» **HOW TO COMPLETE THIS TASK**: Please give every entry again, exactly as it reads.
--------------------------------------------------
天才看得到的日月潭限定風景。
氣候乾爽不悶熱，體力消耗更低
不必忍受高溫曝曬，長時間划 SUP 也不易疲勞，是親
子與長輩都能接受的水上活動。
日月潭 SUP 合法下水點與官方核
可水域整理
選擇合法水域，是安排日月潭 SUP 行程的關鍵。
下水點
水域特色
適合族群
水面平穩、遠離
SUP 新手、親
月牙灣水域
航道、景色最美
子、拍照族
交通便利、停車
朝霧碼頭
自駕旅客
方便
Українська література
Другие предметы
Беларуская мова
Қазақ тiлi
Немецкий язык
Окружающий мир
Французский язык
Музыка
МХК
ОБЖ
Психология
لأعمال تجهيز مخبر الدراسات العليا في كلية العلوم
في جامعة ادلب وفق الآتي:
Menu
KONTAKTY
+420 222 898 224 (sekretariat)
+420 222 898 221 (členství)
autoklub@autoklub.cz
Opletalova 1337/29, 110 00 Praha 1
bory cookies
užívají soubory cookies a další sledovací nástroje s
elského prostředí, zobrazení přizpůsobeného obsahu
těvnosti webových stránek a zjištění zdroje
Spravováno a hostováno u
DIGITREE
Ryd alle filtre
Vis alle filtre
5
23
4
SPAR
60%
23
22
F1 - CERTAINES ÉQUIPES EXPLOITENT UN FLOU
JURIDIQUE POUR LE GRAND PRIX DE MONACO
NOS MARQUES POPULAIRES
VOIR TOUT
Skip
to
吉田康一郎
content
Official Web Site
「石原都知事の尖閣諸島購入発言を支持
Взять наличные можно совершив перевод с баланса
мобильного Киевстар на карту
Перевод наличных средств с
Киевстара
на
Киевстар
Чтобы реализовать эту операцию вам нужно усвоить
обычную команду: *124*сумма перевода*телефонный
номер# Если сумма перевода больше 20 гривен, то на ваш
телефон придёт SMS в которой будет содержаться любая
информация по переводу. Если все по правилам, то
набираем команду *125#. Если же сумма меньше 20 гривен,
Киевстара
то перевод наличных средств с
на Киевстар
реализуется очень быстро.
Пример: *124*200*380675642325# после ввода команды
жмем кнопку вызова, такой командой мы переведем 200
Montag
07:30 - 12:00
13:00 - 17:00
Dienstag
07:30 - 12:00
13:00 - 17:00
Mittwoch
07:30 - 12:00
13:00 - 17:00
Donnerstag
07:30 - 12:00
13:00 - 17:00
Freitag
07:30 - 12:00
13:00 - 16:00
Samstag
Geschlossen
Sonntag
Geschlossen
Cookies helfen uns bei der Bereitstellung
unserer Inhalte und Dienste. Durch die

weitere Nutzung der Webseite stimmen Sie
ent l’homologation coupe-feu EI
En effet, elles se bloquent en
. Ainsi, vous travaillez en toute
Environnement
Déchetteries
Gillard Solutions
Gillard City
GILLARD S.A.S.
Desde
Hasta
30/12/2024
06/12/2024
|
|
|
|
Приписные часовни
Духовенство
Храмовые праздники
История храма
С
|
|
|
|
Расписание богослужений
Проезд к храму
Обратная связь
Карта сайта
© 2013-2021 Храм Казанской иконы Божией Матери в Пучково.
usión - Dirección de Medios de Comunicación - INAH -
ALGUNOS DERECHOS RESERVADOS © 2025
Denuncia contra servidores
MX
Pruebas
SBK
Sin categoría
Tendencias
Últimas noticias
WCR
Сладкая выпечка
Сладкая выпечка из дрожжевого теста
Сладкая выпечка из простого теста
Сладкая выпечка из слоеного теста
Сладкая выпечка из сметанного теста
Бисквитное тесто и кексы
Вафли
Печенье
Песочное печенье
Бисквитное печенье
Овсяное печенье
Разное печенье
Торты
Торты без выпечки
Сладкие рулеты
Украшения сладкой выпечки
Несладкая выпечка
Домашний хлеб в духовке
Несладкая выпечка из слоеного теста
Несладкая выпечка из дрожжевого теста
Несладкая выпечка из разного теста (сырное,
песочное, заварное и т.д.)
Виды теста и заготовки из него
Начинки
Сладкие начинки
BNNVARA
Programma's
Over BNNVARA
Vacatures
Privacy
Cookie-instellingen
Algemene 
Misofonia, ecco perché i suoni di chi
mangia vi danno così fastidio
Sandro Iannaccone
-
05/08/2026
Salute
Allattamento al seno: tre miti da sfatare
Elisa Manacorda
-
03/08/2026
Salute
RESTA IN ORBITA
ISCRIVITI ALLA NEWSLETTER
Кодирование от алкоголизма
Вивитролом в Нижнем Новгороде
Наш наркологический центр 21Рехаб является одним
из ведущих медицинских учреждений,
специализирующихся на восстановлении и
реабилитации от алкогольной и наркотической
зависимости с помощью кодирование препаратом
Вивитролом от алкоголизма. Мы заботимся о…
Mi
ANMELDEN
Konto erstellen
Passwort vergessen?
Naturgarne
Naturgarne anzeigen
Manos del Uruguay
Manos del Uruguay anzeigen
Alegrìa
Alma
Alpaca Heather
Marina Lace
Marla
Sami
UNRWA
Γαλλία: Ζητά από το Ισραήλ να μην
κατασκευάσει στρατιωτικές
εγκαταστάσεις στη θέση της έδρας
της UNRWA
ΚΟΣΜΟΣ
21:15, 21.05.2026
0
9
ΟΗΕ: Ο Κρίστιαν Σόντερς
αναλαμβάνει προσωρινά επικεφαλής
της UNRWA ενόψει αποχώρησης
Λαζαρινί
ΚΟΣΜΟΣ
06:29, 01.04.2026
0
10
--------------------------------------------------
» **WRITTEN ANSWER**:
天才看得到的日月潭限定風景。
氣候乾爽不悶熱，體力消耗更低
不必忍受高溫曝曬，長時間划 SUP 也不易疲勞，是親
子與長輩都能接受的水上活動。
日月潭 SUP 合法下水點與官方核
可水域整理
選擇合法水域，是安排日月潭 SUP 行程的關鍵。
下水點
水域特色
適合族群
水面平穩、遠離
SUP 新手、親
月牙灣水域
航道、景色最美
子、拍照族
交通便利、停車
朝霧碼頭
自駕旅客
方便
Українська література
Другие предметы
Беларуская мова
Қазақ тiлi
Немецкий язык
Окружающий мир
Французский язык
Музыка
МХК
ОБЖ
Психология
لأعمال تجهيز مخبر الدراسات العليا في كلية العلوم
في جامعة ادلب وفق الآتي:
Menu
KONTAKTY
+420 222 898 224 (sekretariat)
+420 222 898 221 (členství)
autoklub@autoklub.cz
Opletalova 1337/29, 110 00 Praha 1
bory cookies
užívají soubory cookies a další sledovací nástroje s
elského prostředí, zobrazení přizpůsobeného obsahu
těvnosti webových stránek a zjištění zdroje
Spravováno a hostováno u
DIGITREE
Ryd alle filtre
Vis alle filtre
5
23
4
SPAR
60%
23
22
F1 - CERTAINES ÉQUIPES EXPLOITENT UN FLOU
JURIDIQUE POUR LE GRAND PRIX DE MONACO
NOS MARQUES POPULAIRES
VOIR TOUT
Skip
to
吉田康一郎
content
Official Web Site
「石原都知事の尖閣諸島購入発言を支持
Взять наличные можно совершив перевод с баланса
мобильного Киевстар на карту
Перевод наличных средств с
Киевстара
на
Киевстар
Чтобы реализовать эту операцию вам нужно усвоить
обычную команду: *124*сумма перевода*телефонный
номер# Если сумма перевода больше 20 гривен, то на ваш
телефон придёт SMS в которой будет содержаться любая
информация по переводу. Если все по правилам, то
набираем команду *125#. Если же сумма меньше 20 гривен,
Киевстара
то перевод наличных средств с
на Киевстар
реализуется очень быстро.
Пример: *124*200*380675642325# после ввода команды
жмем кнопку вызова, такой командой мы переведем 200
Montag
07:30 - 12:00
13:00 - 17:00
Dienstag
07:30 - 12:00
13:00 - 17:00
Mittwoch
07:30 - 12:00
13:00 - 17:00
Donnerstag
07:30 - 12:00
13:00 - 17:00
Freitag
07:30 - 12:00
13:00 - 16:00
Samstag
Geschlossen
Sonntag
Geschlossen
Cookies helfen uns bei der Bereitstellung
unserer Inhalte und Dienste. Durch die

weitere Nutzung der Webseite stimmen Sie
ent l’homologation coupe-feu EI
En effet, elles se bloquent en
. Ainsi, vous travaillez en toute
Environnement
Déchetteries
Gillard Solutions
Gillard City
GILLARD S.A.S.
Desde
Hasta
30/12/2024
06/12/2024
|
|
|
|
Приписные часовни
Духовенство
Храмовые праздники
История храма
С
|
|
|
|
Расписание богослужений
Проезд к храму
Обратная связь
Карта сайта
© 2013-2021 Храм Казанской иконы Божией Матери в Пучково.
usión - Dirección de Medios de Comunicación - INAH -
ALGUNOS DERECHOS RESERVADOS © 2025
Denuncia contra servidores
MX
Pruebas
SBK
Sin categoría
Tendencias
Últimas noticias
WCR
Сладкая выпечка
Сладкая выпечка из дрожжевого теста
Сладкая выпечка из простого теста
Сладкая выпечка из слоеного теста
Сладкая выпечка из сметанного теста
Бисквитное тесто и кексы
Вафли
Печенье
Песочное печенье
Бисквитное печенье
Овсяное печенье
Разное печенье
Торты
Торты без выпечки
Сладкие рулеты
Украшения сладкой выпечки
Несладкая выпечка
Домашний хлеб в духовке
Несладкая выпечка из слоеного теста
Несладкая выпечка из дрожжевого теста
Несладкая выпечка из разного теста (сырное,
песочное, заварное и т.д.)
Виды теста и заготовки из него
Начинки
Сладкие начинки
BNNVARA
Programma's
Over BNNVARA
Vacatures
Privacy
Cookie-instellingen
Algemene 
Misofonia, ecco perché i suoni di chi
mangia vi danno così fastidio
Sandro Iannaccone
-
05/08/2026
Salute
Allattamento al seno: tre miti da sfatare
Elisa Manacorda
-
03/08/2026
Salute
RESTA IN ORBITA
ISCRIVITI ALLA NEWSLETTER
Кодирование от алкоголизма
Вивитролом в Нижнем Новгороде
Наш наркологический центр 21Рехаб является одним
из ведущих медицинских учреждений,
специализирующихся на восстановлении и
реабилитации от алкогольной и наркотической
зависимости с помощью кодирование препаратом
Вивитролом от алкоголизма. Мы заботимся о…
Mi
ANMELDEN
Konto erstellen
Passwort vergessen?
Naturgarne
Naturgarne anzeigen
Manos del Uruguay
Manos del Uruguay anzeigen
Alegrìa
Alma
Alpaca Heather
Marina Lace
Marla
Sami
UNRWA
Γαλλία: Ζητά από το Ισραήλ να μην
κατασκευάσει στρατιωτικές
εγκαταστάσεις στη θέση της έδρας
της UNRWA
ΚΟΣΜΟΣ
21:15, 21.05.2026
0
9
ΟΗΕ: Ο Κρίστιαν Σόντερς
αναλαμβάνει προσωρινά επικεφαλής
της UNRWA ενόψει αποχώρησης
Λαζαρινί
ΚΟΣΜΟΣ
06:29, 01.04.2026
0
10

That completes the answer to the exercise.